Could an archaeological dig, set to exhume 60,000 bodies in a former London cemetery finally answer the mystery of where famed explorer Matthew Flinders is buried?
At the end of his life, Flinders was buried at St James’ Churchyard off Hampstead Road. However, in 1852 his grave was discovered missing after Euston station was expanded.
His daughter wrote that his aunt had gone looking for the grave and found ‘the churchyard remodelled, and quantities of tombstones and graves with their contents had been carted away as rubbish, among them that of my unfortunate father, thus pursued by disaster after death as in life.’

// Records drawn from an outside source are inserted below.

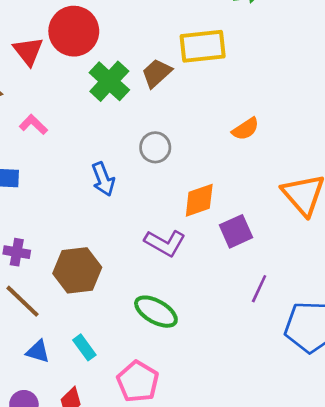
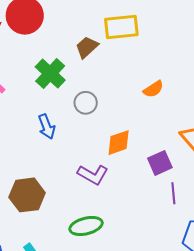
green cross: (109, 81) -> (50, 74), moved
purple square: (236, 231) -> (160, 163), moved
purple line: (259, 289) -> (173, 193), moved, turned -30
green ellipse: (156, 312) -> (86, 226), turned -44

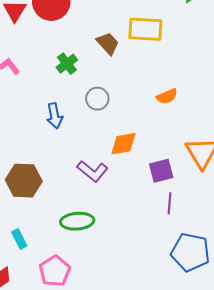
brown trapezoid: (87, 47) -> (108, 43), turned 80
green cross: (50, 74) -> (67, 64), size x0.7

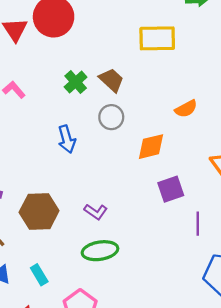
brown trapezoid: (108, 43) -> (111, 80), moved
orange diamond: (123, 144) -> (151, 147), moved
purple L-shape: (93, 171) -> (96, 212), moved, size x0.7
purple square: (161, 171) -> (171, 189), moved

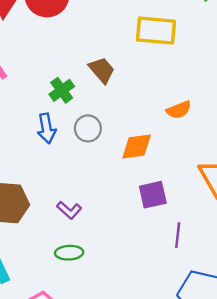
green cross: (76, 82) -> (62, 90), moved
gray circle: (111, 117) -> (88, 128), moved
green ellipse: (100, 251) -> (69, 253), size x0.7

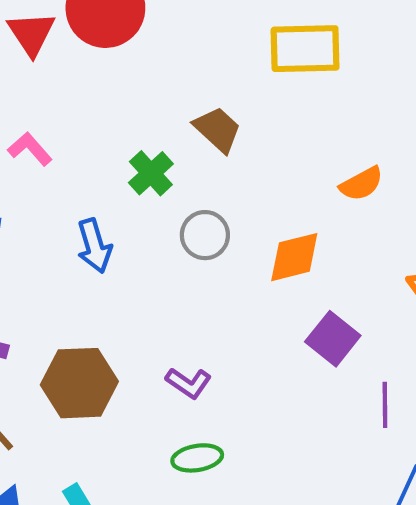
blue arrow: (47, 128) -> (94, 246), moved
purple square: (153, 195) -> (333, 339), turned -32

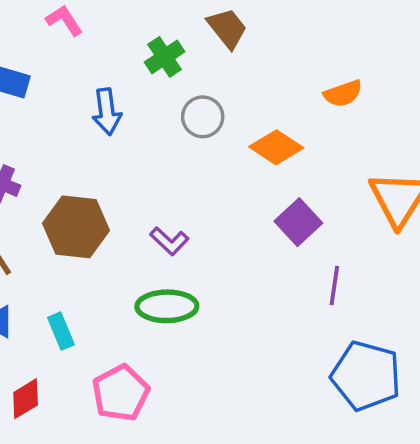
orange diamond: (294, 257) -> (276, 147), turned 39
green ellipse: (197, 458) -> (167, 306), size x1.4

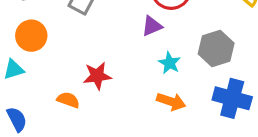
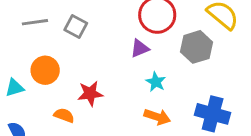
orange circle: (31, 36) -> (45, 70), moved
gray hexagon: (216, 48) -> (196, 47), moved

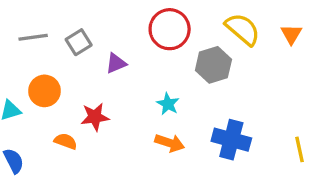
gray square: (76, 27) -> (79, 42), turned 30
purple triangle: (140, 48) -> (116, 63), moved

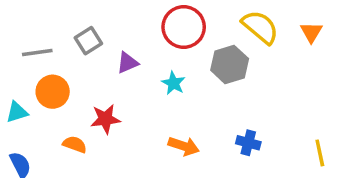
gray line: (33, 37) -> (37, 53), moved
cyan star: (168, 104) -> (173, 83), moved
blue cross: (231, 140) -> (248, 143), size x0.6

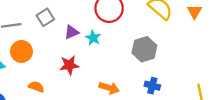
gray hexagon: (230, 64) -> (144, 49), moved
cyan star: (173, 83) -> (93, 38), moved
red star: (105, 119) -> (69, 65), moved

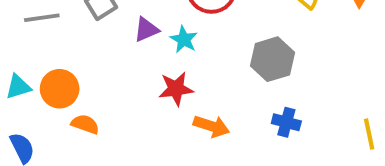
orange circle: (21, 51) -> (60, 89), moved
red star: (69, 65) -> (176, 89), moved

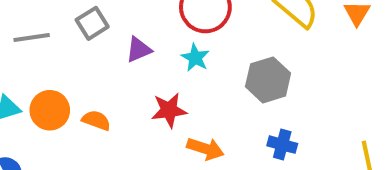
cyan star: (184, 39) -> (195, 58), moved
orange semicircle: (85, 124) -> (96, 120), moved

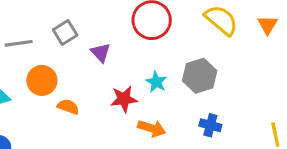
purple triangle: (139, 50) -> (101, 53), turned -50
cyan star: (195, 58) -> (156, 82), moved
orange circle: (50, 110) -> (42, 80), moved

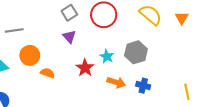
gray square: (65, 33) -> (69, 13), moved
red star: (124, 99) -> (85, 68), turned -30
orange arrow: (152, 128) -> (116, 82), moved

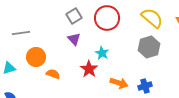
gray hexagon: (136, 52) -> (149, 47), moved
cyan star: (107, 56) -> (102, 53), moved
blue cross: (143, 86) -> (145, 86), turned -32

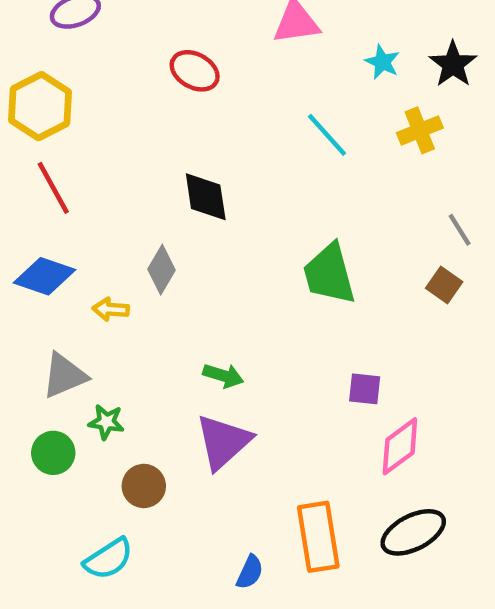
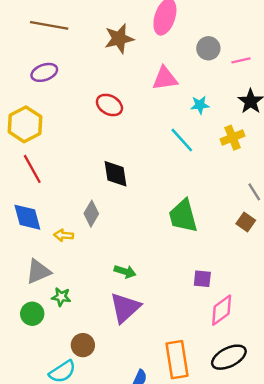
cyan star: (382, 62) -> (200, 105), moved, turned -30
blue diamond: (44, 276) -> (27, 217), turned 56
brown circle: (144, 486) -> (83, 345), moved

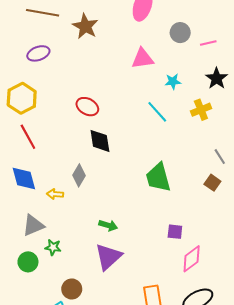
brown star: (119, 39) -> (85, 26), moved, turned -30
red ellipse: (109, 105) -> (87, 107), moved

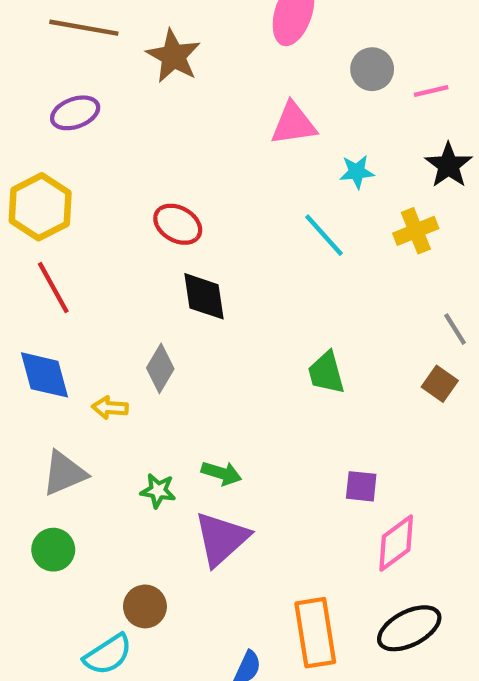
green trapezoid: (158, 177) -> (326, 373), size x0.7
green star: (53, 247) -> (158, 491), moved

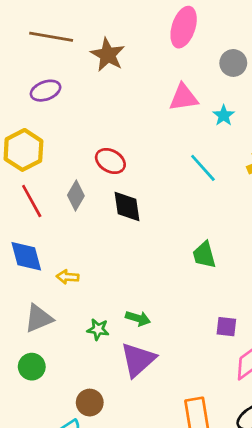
cyan star: (357, 172) -> (224, 115), moved, turned -30
gray diamond: (160, 368) -> (76, 195), moved

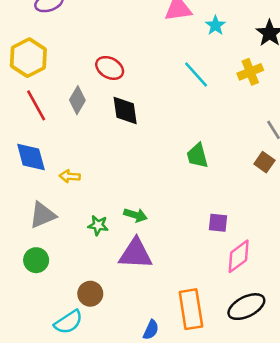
purple triangle: (138, 360) -> (135, 254), turned 45

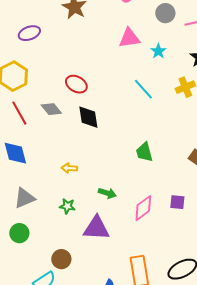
gray diamond: (77, 100) -> (51, 109), turned -70
yellow arrow: (70, 176) -> (69, 168), moved
green arrow: (135, 215) -> (107, 193), moved
purple square: (218, 223) -> (177, 202), moved
pink diamond: (239, 256) -> (143, 208), moved

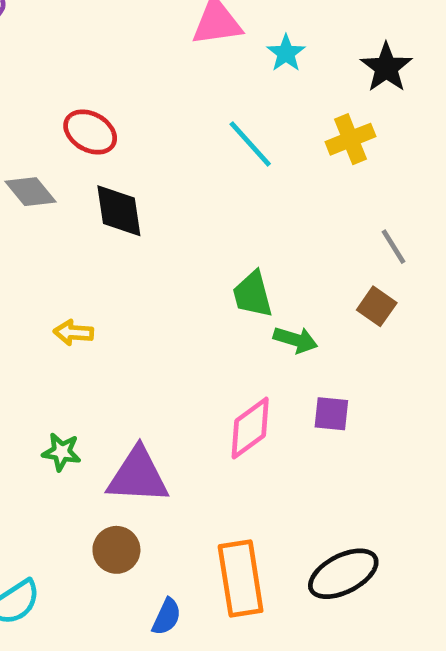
green arrow: (107, 193) -> (296, 340), moved
green star: (67, 206) -> (62, 452), moved
brown circle: (61, 259) -> (116, 550), moved

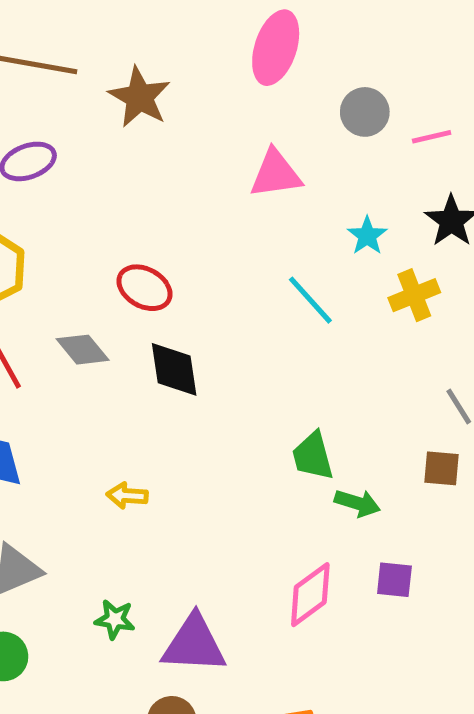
cyan star: (286, 53) -> (367, 236), moved
brown square: (377, 306) -> (441, 468), turned -30

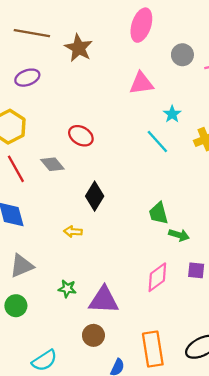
cyan star: (367, 236) -> (172, 114), moved
black diamond: (174, 369) -> (95, 196), moved, turned 40

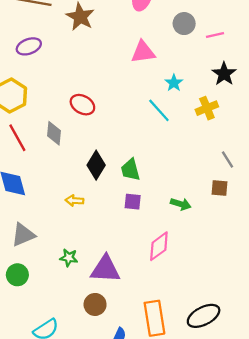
gray diamond: (52, 164) -> (54, 133), turned 45
green trapezoid: (158, 213) -> (130, 170), moved
purple square: (196, 270) -> (133, 202), moved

Theories suggest his body may have been among thousands moved to other cemeteries in London, including Finchley Park, or that he remains buried under a platform at the station.
Now archaeologists are set to exhume more than 60,000 bodies from the area as part of preparation work for the HS2 High Speed rail line - but could the dig find Flinders? It’s unlikely according to organisers and historians.
Helen Wass, HS2 Lead Archaeologist said: “Captain Matthew Flinders is a widely celebrated figure in Australia and it will be very exciting if we were to discover his remains at St James’s Gardens but given the number of bodies buried there, it’s not going to be an easy task.
“Like other notable figures in the burial ground, unless his coffin is still intact, with a metal name plate and some sort of distinguishable funerary decoration, the chances of identifying him are slim.
“However, if we do find Captain Matthew Flinders and other notable figures buried there, it will be an incredible opportunity to celebrate the lives these people who have contributed so much to our history, here in the UK and further afield in Australia.”
Distant family member John Flinders, who campaigned for a statue of Matthew Flinders to be placed in Euston Station – originally under Platform 15 where he was thought to lay, and later moved to the external plaza – told The Standard the family did like to think he was still buried somewhere in the cemetery.
He added they were not bothered by the building of HS2 over the site - saying that the level of decomposition of bodies in the area would make it difficult to identify people.
He added, however: “If they do come across his remains when they carry out work they are duty bound to reinter them elsewhere.”
He approved of suggestions that Flinders, if found, could be buried in Donington with other members of his family, including his brother and father.
“We can’t be certain his remains are still there, but if they are, yes, it would be lovely to think they could be taken back to Donington.”